--- INPUT RECORDS Enclosed Below ---

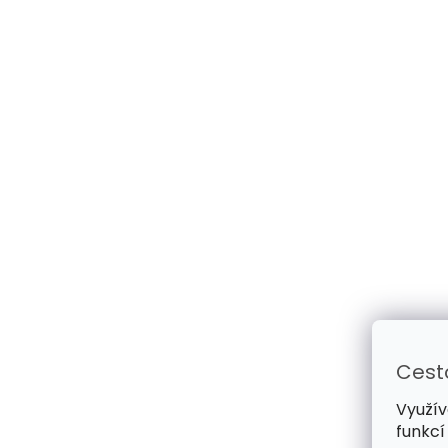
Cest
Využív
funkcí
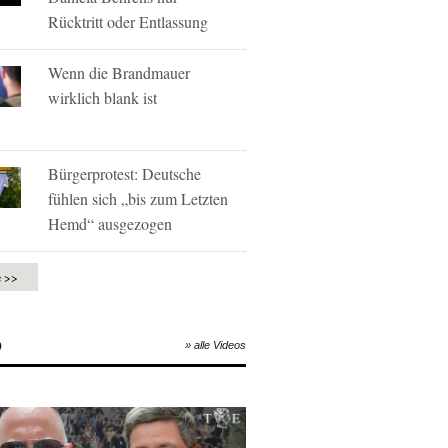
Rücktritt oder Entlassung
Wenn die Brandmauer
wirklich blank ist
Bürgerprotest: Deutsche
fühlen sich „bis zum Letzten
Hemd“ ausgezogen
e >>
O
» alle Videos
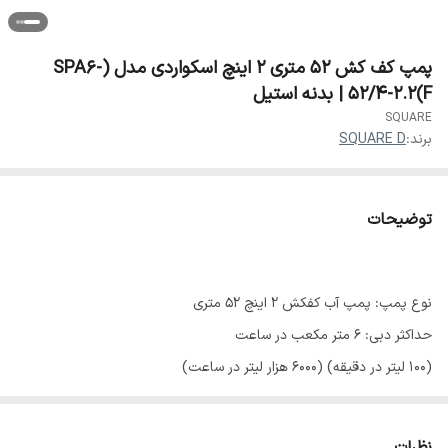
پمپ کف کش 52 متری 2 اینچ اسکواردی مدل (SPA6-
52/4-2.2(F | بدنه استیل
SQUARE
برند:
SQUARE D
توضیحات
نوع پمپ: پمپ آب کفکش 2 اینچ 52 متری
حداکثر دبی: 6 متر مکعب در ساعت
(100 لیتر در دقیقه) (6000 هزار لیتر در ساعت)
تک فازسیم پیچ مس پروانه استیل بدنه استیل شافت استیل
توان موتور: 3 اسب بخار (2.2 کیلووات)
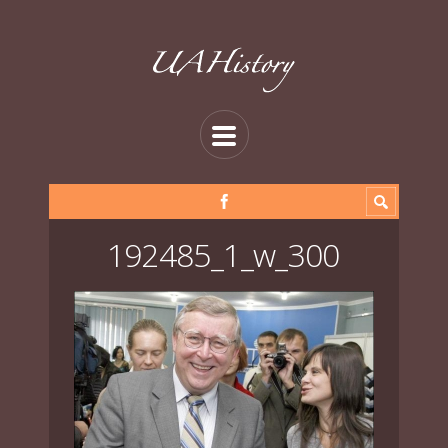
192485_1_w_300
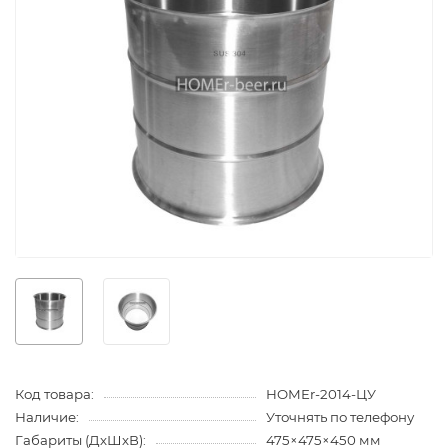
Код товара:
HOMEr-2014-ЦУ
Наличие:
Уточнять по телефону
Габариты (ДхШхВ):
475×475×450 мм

--- End of Enclosed INPUT RECORDS ---
--- INPUT RECORDS Enclosed Below ---

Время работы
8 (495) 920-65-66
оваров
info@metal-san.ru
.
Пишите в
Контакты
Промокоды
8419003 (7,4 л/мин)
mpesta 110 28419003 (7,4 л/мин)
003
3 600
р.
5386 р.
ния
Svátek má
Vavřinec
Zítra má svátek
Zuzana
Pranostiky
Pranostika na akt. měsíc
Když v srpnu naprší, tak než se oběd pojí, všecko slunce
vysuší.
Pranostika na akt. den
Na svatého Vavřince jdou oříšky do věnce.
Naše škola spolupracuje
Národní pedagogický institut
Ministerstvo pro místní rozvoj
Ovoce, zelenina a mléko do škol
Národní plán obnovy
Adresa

--- End of Enclosed INPUT RECORDS ---
--- INPUT RECORDS Enclosed Below ---

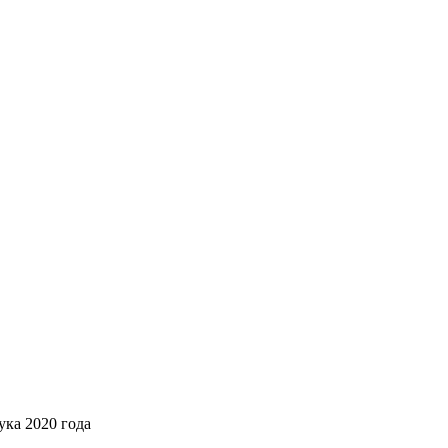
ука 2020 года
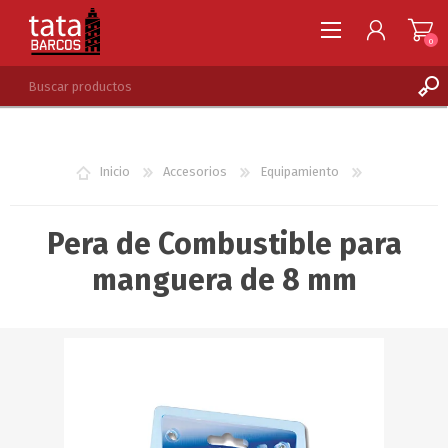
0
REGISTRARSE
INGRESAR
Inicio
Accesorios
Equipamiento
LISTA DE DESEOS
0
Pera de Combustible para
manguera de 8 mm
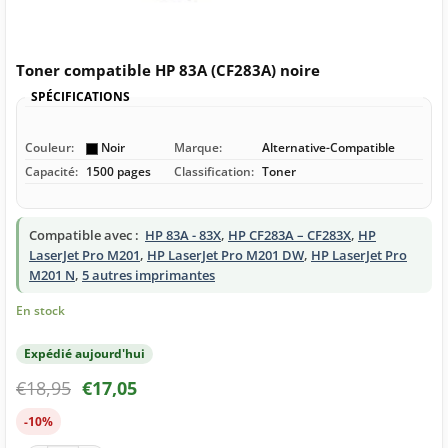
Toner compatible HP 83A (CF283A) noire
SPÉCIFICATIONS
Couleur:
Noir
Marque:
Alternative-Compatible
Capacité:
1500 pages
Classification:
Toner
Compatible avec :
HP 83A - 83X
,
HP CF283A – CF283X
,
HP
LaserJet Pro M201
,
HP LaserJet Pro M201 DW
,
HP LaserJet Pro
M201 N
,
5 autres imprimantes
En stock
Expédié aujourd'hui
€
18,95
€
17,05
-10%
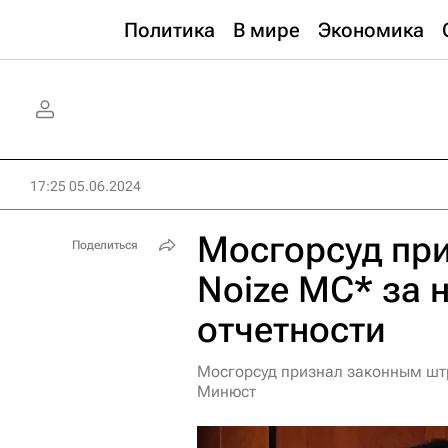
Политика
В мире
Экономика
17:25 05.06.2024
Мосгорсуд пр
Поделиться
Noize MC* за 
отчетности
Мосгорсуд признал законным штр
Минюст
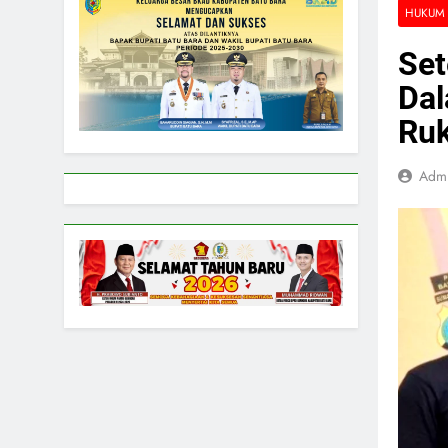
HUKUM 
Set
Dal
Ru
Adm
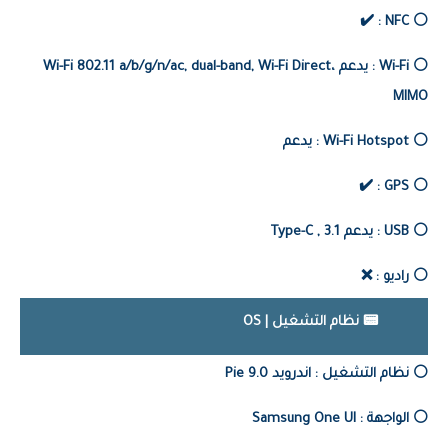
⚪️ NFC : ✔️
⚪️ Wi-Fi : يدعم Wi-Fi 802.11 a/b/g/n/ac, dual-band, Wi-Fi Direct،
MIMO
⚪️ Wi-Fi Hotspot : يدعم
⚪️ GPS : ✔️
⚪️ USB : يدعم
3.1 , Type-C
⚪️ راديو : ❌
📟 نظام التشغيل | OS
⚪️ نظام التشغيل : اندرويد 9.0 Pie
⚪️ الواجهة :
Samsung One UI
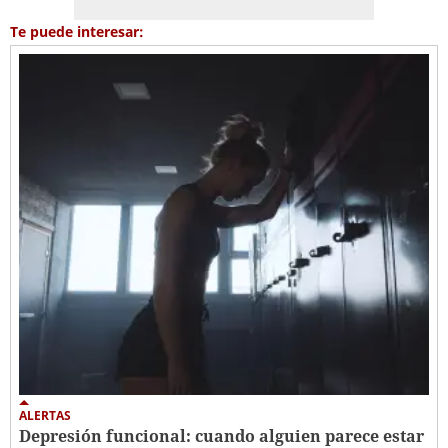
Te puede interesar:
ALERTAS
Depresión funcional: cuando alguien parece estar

--- End of Enclosed INPUT RECORDS ---

:: EXERCISE ::
Note how many lines in the data above contain "Мосгорсуд", then state that number alone.

:: WRITTEN REPLY ::
2